If we look a little deeper, what do we see? America’s cruel, in strange and unthinkable ways. It is something like a religious mission, a crusade, and the only object of this pilgrimage is to purify the weak with suffering. That is the reason its institutions and norms and values punish the broken, not protect them. Mercy is the truest crime of all. So the American way is to punish those who cannot stand up for themselves, and to celebrate, aggrandize, apotheosize those who can stand sneering, smirking, grinning, above everyone else.

To apotheosize those who stand above everyone else. America elevates men who have mastered the arts of conquest into the status of gods among men and women and children. We can consider the case of a non-abuser, even a decent person, like Elon Musk, who is celebrated as a saviour for every problem America has. And yet hyperloops aren’t going to heal the sick and raise the dead. It is laughably wrong for us to apotheosize power and conquest, because then, soon enough, cruelty becomes brutality. How?

Here is what I think. America needs its predators. It celebrates their cunning and guile and heartlessness and above all, their cruelty. It supposes that all these are the price of greatness, of triumph, of accomplishment, whether in art, science, literature, film, sport. So it laughs with them, appreciates them, loves them for being brave enough to be cruel, shrewd, unscrupulous, calculated, self-absorbed-and-centred, greedy to the last penny — until, at last, too late, it turns right around and is shocked at what that very worship of cruelty has created: predators. But why would a society need its predators?

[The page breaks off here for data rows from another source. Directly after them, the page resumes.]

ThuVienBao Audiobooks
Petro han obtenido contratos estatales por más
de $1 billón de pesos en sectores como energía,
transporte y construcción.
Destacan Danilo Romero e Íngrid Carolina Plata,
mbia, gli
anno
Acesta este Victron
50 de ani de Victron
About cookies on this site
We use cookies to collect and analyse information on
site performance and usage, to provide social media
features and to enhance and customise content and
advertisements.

First, let’s note: all human endeavours — art, science, literature, film, and so on — are only contests in the American mind, not joint human efforts towards a deeper, nobler, more beautiful truth. They are only things to be won, with mass appeal. Hence, the celebration of Cosby and Weinstein and so on as “geniuses”, as “greats”. LOL, they’re not exactly Fritz Lang and Ingmar Bergman and Antonioni. No one is going to watch the Cosby Show or Pulp Fiction a century from now looking for profound insight into the human condition, except maybe American film blog dorks. But people will still be poring over Metropolis and the Seventh Seal and L’Avventura. So the idea that we must celebrate predators, for their guile, cunning, shrewdness, is itself a myth that fails at the merest examination. True greatness is something else entirely: not to extract the most profit from the human condition, as America thinks, but to examine it, reveal it, illuminate it.

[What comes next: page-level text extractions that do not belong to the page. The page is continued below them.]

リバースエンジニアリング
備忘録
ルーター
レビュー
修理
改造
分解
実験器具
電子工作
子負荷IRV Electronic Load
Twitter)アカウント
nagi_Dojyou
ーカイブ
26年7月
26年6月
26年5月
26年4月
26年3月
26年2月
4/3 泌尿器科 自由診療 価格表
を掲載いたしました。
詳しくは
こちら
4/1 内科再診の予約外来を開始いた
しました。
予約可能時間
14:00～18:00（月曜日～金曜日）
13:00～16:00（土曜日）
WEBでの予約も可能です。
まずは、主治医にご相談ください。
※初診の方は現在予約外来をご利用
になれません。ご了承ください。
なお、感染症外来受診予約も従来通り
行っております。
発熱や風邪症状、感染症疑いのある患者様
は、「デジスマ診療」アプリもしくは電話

And yet, somehow, America needs its predators more than its predators need America. Why would that be? Because those very predators prove to America it’s potency and might and genius. That it is, indeed, as special and wonderful a case of destiny and history as the myths say: a chosen people, who struggled, fought, and conquered a promised land. Now how would a chosen people be able to do that? Well, they would have to be very cunning, very sharp, very strong, very brutal. America needs its predators to prove the worth of its own myths to itself, myths of conquest and power and exception.

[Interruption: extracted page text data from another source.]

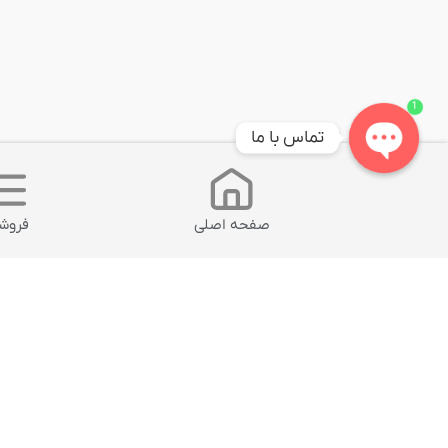
1
تماس با ما
Open
chaty
صفحه اصلی
فروشگ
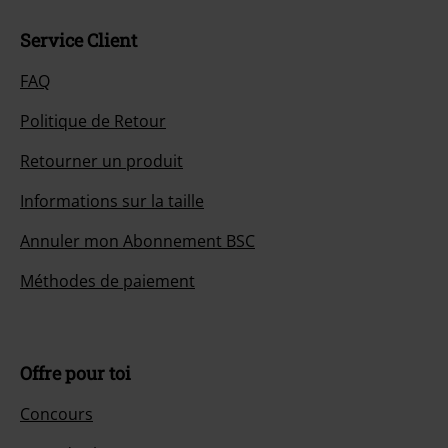
Service Client
FAQ
Politique de Retour
Retourner un produit
Informations sur la taille
Annuler mon Abonnement BSC
Méthodes de paiement
Offre pour toi
Concours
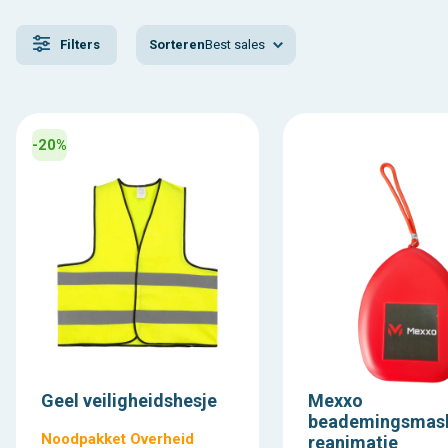
Veel producten zijn licht van gewicht en eenvoudig mee te nemen, 
Sorteren
Best sales
Filters
-20%
Geel veiligheidshesje
Mexxo
beademingsmas
Noodpakket Overheid
reanimatie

How else could such myths of conquest and brutality and power be proven? With gentle, kind folk? Philosopher-scientists? With Van Goghs and Leonardos? How could such people prove those myths, instead of disproving them? If one subscribes to the religion of brutality, then one needs brutes to stand atop the temples that one sacrifices virgins to.

So America needs its predators, but there is a price. The man who has been celebrated for being all these things — brutal, heartless, as remorseless as a preying mantis, as calculated as a hibernation — cannot then so easily undo what he has become. Perhaps, instead, only a man who is prone to violence is the only one who can succeed at becoming a god when cruelty is a religious crusade. America needs its predators to prove the worth of its own myths, but when one has created predators, then those predators cannot somehow be violent and brutal in only one aspect of life, and gentle and wise in another. That is like asking an alligator to become a saint.

Predators prey. And yet who gave birth to the predators? America is like a religion of brutality now, the strong, the conquerors, elevated to gods, the weak seeking absolution from even a tiny moment of their divine cruelty. Absolution: a moment of thrilling expiation, of cleansing, by the absolute. Therefore the average person looks up to predators, celebrates their brutality and cunning and power, hoping maybe some of that heavenly magic will rub off on them — until the very moment that, somehow, it’s revealed: power and cunning and brutality aren’t good, wise, beautiful things that lead human beings towards the good. We call that an epiphany in America today, and in that way Americans are now the most foolish people of all. After all, what would a reasonable person expect from celebrating brutality, cunning, conquest but violence?

Of course, we can should and all must condemn violence. In the strongest and clearest terms. It is execrable, wrong, disgraceful, and much worse. Still, condemnation is not explanation. And without explanation, condemnation is only that — a reaction, full of emotion, but impotent to prevent the causes of its own creation.

America has a predators problem. But that problem is not a virgin birth. It holds in it a human cause. America’s cruelty, laughed at now, the world over, is only really the holy book of a religion of brutality — perhaps it always was — and the gods in that religion are predators. Towards them, the pilgrims walk, chanting songs of adoration, seeking absolution in their divine grace. And yet, the sacrifices are chosen from among the congregation.